ASSIGNED TASK
Of the material below, only the lines from the line containing "Kredit & Finanzieren" down to the line containing "また一から関係を築かないといけなくなる、あっ" belong in the answer, written out exactly.
^^^^
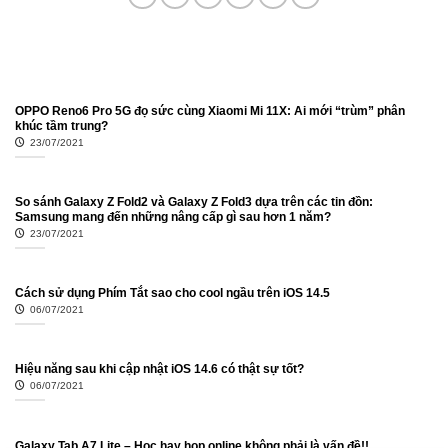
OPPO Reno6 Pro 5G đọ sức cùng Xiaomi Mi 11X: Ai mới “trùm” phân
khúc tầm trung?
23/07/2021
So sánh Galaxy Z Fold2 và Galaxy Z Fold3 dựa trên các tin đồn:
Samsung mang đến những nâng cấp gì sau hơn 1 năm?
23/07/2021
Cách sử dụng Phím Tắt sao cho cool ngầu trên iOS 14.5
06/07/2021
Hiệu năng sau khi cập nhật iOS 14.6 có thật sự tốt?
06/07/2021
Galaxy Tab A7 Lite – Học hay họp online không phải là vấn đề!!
^^^^
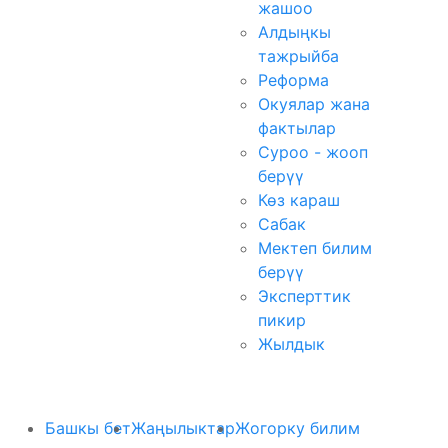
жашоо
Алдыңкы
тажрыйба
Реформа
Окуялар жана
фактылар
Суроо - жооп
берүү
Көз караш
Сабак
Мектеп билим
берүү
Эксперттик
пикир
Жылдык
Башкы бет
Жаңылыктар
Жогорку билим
^^^^
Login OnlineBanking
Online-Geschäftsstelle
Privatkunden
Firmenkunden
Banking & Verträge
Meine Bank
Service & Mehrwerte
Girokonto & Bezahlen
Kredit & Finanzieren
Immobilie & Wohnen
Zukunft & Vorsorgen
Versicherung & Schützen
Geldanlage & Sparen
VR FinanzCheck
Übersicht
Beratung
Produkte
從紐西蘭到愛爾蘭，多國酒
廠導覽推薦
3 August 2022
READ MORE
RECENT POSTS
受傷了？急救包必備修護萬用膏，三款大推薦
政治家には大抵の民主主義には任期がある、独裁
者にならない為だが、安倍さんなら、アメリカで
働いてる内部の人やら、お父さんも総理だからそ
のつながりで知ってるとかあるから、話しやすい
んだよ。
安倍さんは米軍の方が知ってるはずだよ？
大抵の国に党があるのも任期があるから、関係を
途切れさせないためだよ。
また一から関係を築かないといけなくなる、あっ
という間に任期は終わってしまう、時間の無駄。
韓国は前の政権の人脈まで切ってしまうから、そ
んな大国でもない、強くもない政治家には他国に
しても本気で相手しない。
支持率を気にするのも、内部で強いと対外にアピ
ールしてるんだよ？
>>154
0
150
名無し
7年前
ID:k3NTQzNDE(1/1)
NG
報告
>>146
^^^^
RESPONSE
Kredit & Finanzieren
Immobilie & Wohnen
Zukunft & Vorsorgen
Versicherung & Schützen
Geldanlage & Sparen
VR FinanzCheck
Übersicht
Beratung
Produkte
從紐西蘭到愛爾蘭，多國酒
廠導覽推薦
3 August 2022
READ MORE
RECENT POSTS
受傷了？急救包必備修護萬用膏，三款大推薦
政治家には大抵の民主主義には任期がある、独裁
者にならない為だが、安倍さんなら、アメリカで
働いてる内部の人やら、お父さんも総理だからそ
のつながりで知ってるとかあるから、話しやすい
んだよ。
安倍さんは米軍の方が知ってるはずだよ？
大抵の国に党があるのも任期があるから、関係を
途切れさせないためだよ。
また一から関係を築かないといけなくなる、あっ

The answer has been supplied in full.